Please output exactly the lines below, starting at the line that has "equity, value, and outcomes." and ending at the line that has "KSA LIMITED LIABILITY COMPANY (LLC)", both included; leave out all pictures and include nothing else.

• • • • • • •

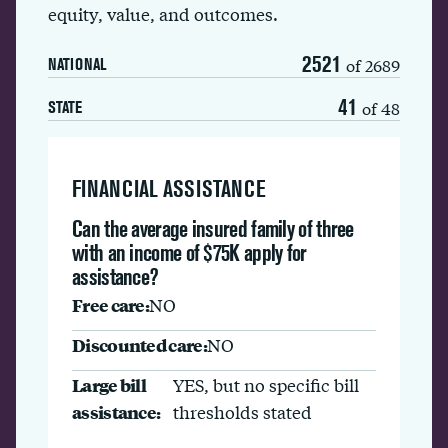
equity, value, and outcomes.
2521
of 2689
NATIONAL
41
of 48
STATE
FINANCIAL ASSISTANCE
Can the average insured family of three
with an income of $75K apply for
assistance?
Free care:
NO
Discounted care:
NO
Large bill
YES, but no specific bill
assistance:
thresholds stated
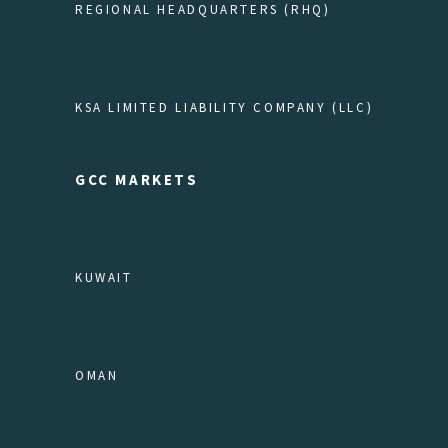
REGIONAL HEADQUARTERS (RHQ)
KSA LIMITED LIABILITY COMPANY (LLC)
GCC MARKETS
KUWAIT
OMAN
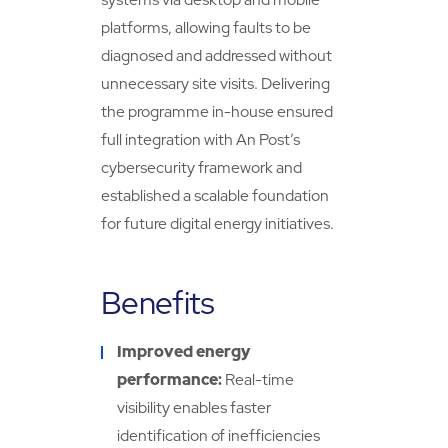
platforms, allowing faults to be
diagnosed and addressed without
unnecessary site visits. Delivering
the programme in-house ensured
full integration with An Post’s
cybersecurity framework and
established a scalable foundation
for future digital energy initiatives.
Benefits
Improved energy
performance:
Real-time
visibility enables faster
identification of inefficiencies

• • • • • • •

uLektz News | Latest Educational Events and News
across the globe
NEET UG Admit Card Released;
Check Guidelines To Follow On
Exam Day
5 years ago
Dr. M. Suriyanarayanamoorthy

• • • • • • •

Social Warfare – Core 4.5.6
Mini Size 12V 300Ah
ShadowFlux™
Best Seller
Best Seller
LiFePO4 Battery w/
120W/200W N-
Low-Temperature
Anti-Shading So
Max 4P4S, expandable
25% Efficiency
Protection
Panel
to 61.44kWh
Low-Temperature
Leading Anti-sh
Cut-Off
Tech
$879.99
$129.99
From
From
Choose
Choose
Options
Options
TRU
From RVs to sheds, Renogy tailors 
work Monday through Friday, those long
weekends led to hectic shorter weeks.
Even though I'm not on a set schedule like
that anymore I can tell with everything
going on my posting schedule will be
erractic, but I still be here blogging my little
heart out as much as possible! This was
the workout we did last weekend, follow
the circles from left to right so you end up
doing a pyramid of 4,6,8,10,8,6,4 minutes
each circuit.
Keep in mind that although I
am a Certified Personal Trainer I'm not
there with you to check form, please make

• • • • • • •

• EXERCISE RESPONSE:
equity, value, and outcomes.
2521
of 2689
NATIONAL
41
of 48
STATE
FINANCIAL ASSISTANCE
Can the average insured family of three
with an income of $75K apply for
assistance?
Free care:
NO
Discounted care:
NO
Large bill
YES, but no specific bill
assistance:
thresholds stated
REGIONAL HEADQUARTERS (RHQ)
KSA LIMITED LIABILITY COMPANY (LLC)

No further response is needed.